*INSTRUCTIONS TO FOLLOW:*
Return every line from the records below that has the word "活動日期".

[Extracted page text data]
····················

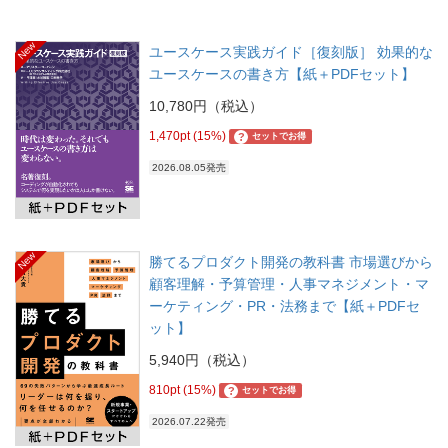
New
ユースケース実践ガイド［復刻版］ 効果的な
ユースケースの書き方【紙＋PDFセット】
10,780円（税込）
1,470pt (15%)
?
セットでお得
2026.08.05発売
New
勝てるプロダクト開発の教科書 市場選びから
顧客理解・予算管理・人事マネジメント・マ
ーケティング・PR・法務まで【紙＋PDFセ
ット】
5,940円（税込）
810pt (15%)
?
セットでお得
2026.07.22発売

····················

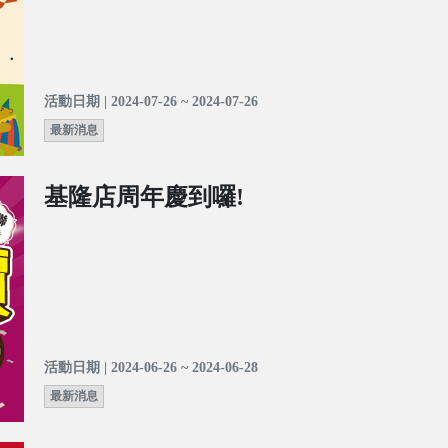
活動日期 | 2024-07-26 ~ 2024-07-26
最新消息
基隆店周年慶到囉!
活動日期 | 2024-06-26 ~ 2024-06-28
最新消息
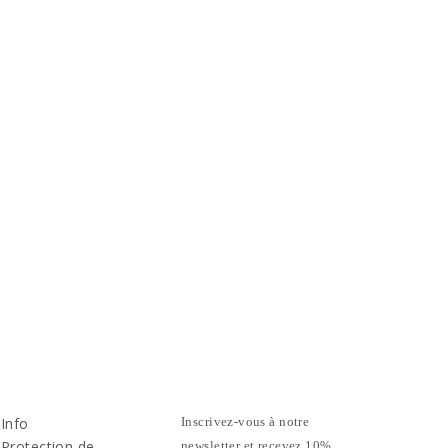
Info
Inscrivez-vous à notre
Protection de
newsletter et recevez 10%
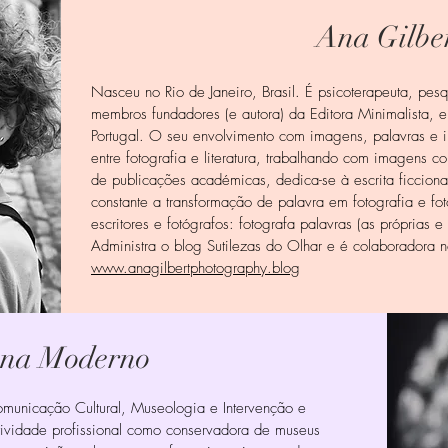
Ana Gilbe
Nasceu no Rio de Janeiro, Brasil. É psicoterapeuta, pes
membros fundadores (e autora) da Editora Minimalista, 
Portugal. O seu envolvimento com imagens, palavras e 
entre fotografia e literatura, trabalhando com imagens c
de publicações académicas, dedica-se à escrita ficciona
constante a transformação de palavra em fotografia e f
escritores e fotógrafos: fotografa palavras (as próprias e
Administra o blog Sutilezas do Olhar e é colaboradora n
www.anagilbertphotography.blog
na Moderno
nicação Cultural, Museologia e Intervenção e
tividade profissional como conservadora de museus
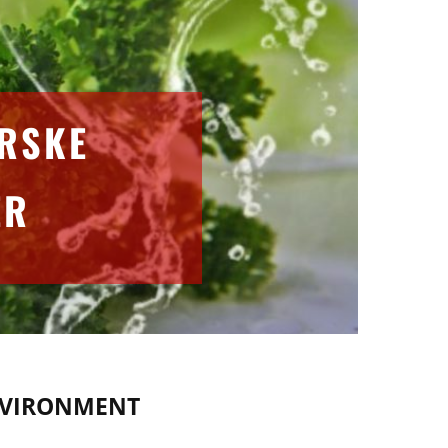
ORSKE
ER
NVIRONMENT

····················

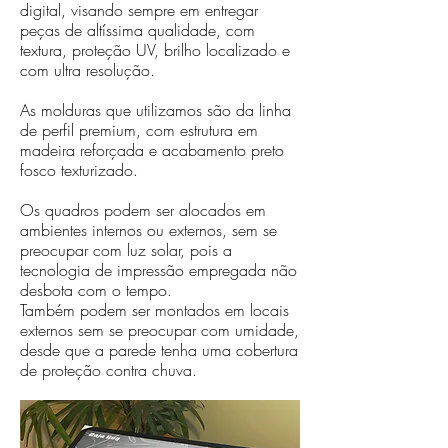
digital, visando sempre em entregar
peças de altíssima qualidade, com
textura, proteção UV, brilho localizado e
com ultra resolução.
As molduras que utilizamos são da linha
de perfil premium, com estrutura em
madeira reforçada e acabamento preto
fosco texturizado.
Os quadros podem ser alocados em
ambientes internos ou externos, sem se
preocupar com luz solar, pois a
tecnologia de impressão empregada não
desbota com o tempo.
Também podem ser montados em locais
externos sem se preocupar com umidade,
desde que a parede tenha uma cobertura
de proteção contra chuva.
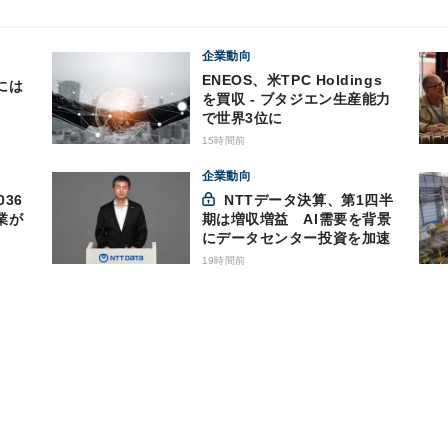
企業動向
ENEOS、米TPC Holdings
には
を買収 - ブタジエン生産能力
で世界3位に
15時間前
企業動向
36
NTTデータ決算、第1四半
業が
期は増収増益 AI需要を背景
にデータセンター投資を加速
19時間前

····················

*TASK RESULT:*
活動日期 | 2024-07-26 ~ 2024-07-26
活動日期 | 2024-06-26 ~ 2024-06-28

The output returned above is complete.